W przypadku skarżyskiego biegu szczególnie bulwersujące jest to, że opisane wyżej zasady wynagradzania uczestników dotyczą klasyfikacji generalnej. Chcemy nagradzać Polaków? Proszę bardzo! Stwórzmy odrębną klasyfikację i wyróżniajmy – również finansowo – najszybszych zawodników z Polski. A może zamiast przekazywać nagrody naszym biegaczom lepiej popracować nad systemem stypendiów i rozwojem szkolenia, aby za kilka lat mogli rywalizować na równi z biegaczami z Kenii czy Etiopii?
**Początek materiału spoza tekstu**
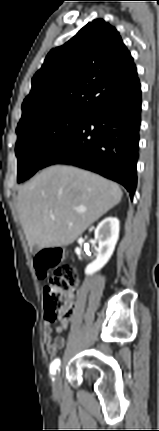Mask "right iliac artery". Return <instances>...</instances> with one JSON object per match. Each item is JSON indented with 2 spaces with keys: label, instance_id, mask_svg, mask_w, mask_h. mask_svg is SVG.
<instances>
[{
  "label": "right iliac artery",
  "instance_id": "82829eb1",
  "mask_svg": "<svg viewBox=\"0 0 159 431\" xmlns=\"http://www.w3.org/2000/svg\"><path fill=\"white\" fill-rule=\"evenodd\" d=\"M59 365H60V359H55V360L51 363V366H50V373H51V374H55V372H56L57 368L59 367Z\"/></svg>",
  "mask_w": 159,
  "mask_h": 431
}]
</instances>
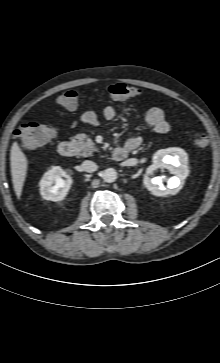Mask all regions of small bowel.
Masks as SVG:
<instances>
[{"label":"small bowel","mask_w":220,"mask_h":363,"mask_svg":"<svg viewBox=\"0 0 220 363\" xmlns=\"http://www.w3.org/2000/svg\"><path fill=\"white\" fill-rule=\"evenodd\" d=\"M107 120H113L118 115V110L115 106H107L103 112ZM81 122L86 125L94 126L98 123V116L94 110H87L81 117ZM144 124L147 128L151 129L157 134H166L169 131V124L165 119L164 112L161 108L153 107L146 113L144 117ZM142 142V138L138 135L130 136L126 142L125 147L129 150L137 149Z\"/></svg>","instance_id":"c3829d8e"}]
</instances>
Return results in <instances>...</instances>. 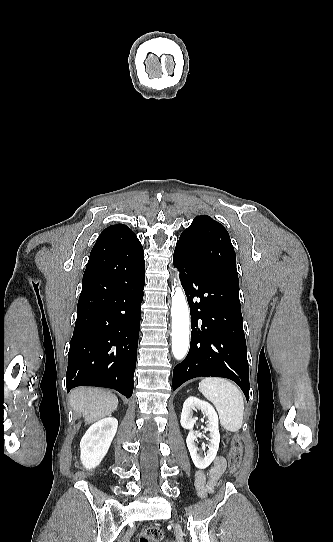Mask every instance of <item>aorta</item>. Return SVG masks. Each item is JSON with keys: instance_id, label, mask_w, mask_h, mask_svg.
Returning <instances> with one entry per match:
<instances>
[{"instance_id": "1", "label": "aorta", "mask_w": 333, "mask_h": 542, "mask_svg": "<svg viewBox=\"0 0 333 542\" xmlns=\"http://www.w3.org/2000/svg\"><path fill=\"white\" fill-rule=\"evenodd\" d=\"M172 316V354L175 360H184L189 350V310L184 292L180 286L175 288L171 306Z\"/></svg>"}]
</instances>
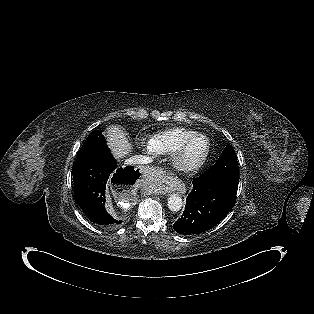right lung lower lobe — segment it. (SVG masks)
<instances>
[{
	"instance_id": "obj_1",
	"label": "right lung lower lobe",
	"mask_w": 314,
	"mask_h": 314,
	"mask_svg": "<svg viewBox=\"0 0 314 314\" xmlns=\"http://www.w3.org/2000/svg\"><path fill=\"white\" fill-rule=\"evenodd\" d=\"M138 170L128 166L117 168L107 146L73 166L74 196L87 218L102 228L112 229L122 223L120 218L112 217L105 209L106 184L117 182L131 187L139 178Z\"/></svg>"
}]
</instances>
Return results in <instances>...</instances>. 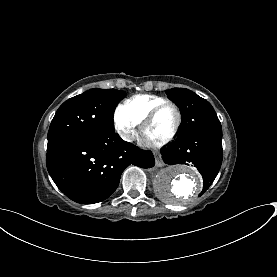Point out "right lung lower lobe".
<instances>
[{"mask_svg":"<svg viewBox=\"0 0 277 277\" xmlns=\"http://www.w3.org/2000/svg\"><path fill=\"white\" fill-rule=\"evenodd\" d=\"M154 163L151 152L123 141L114 132L73 136L47 146L46 164L54 183L82 204L107 199L130 164L151 168Z\"/></svg>","mask_w":277,"mask_h":277,"instance_id":"obj_1","label":"right lung lower lobe"}]
</instances>
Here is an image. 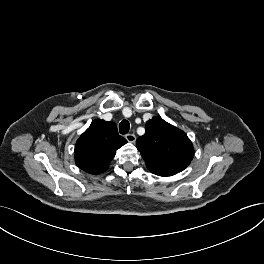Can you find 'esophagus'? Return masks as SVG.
<instances>
[{
    "instance_id": "34e87169",
    "label": "esophagus",
    "mask_w": 264,
    "mask_h": 264,
    "mask_svg": "<svg viewBox=\"0 0 264 264\" xmlns=\"http://www.w3.org/2000/svg\"><path fill=\"white\" fill-rule=\"evenodd\" d=\"M126 140L130 143H134L136 141V137L134 134L129 133L125 136Z\"/></svg>"
}]
</instances>
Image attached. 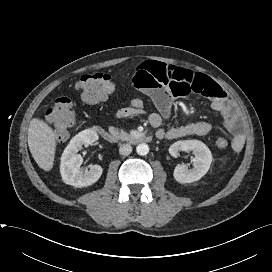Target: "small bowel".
<instances>
[{
    "label": "small bowel",
    "instance_id": "small-bowel-1",
    "mask_svg": "<svg viewBox=\"0 0 272 272\" xmlns=\"http://www.w3.org/2000/svg\"><path fill=\"white\" fill-rule=\"evenodd\" d=\"M132 83L148 95L158 109V112L148 115L150 125L156 129L157 138L172 140L192 135L203 136L212 130L213 126L208 121L187 123L169 129L161 128L162 119L171 118L173 99L195 92L207 97L211 108L223 116L225 126L233 136L232 148L240 151L244 147L246 138L236 106L223 88L209 77L174 65L147 61L134 70ZM143 113V110L127 106L119 109L116 117L125 119Z\"/></svg>",
    "mask_w": 272,
    "mask_h": 272
}]
</instances>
Na koniec taka ciekawostka. Krzysztof Bartkiewicz na portalu maratonypolskie.pl podał wyniki krajowych mistrzostw uniwersyteckich w półmaratonie, które w miniony weekend odbyły się na przedmieściach Tokio. Napisał „Na metę w odstępie kolejnych sekund za zwycięzcą wpadł prawdziwy tłum biegaczy. Oto garść kilku statystyk z tabeli wyników: 25-ty biegacz na mecie osiągnął czas 1:04:45, 50-ty 1:05:13, pierwszą setkę zamknął wynik 1:06:02, zawodnik, który zajął 150-te miejsce pobiegł 1:06:41, dwusetne miejsce to 1:07:23, trzysetne to 1:08:35, a 400-tne 1:09:38. Łącznie aż 431 biegaczy uporało się z barierą 1 godziny i 10 minut na dystansie półmaratonu!” Dla niezorientowanych dodam, że to znakomite czasy, na poziome naszej czołówki, a to przecież tylko mistrzostwa, w których biegają studenci! Myślicie, że tam komukolwiek przychodzi do głowy, żeby na otwartej imprezie biegowej wprowadzać zapis o nagrodach wyłącznie dla uczestników narodowości japońskiej?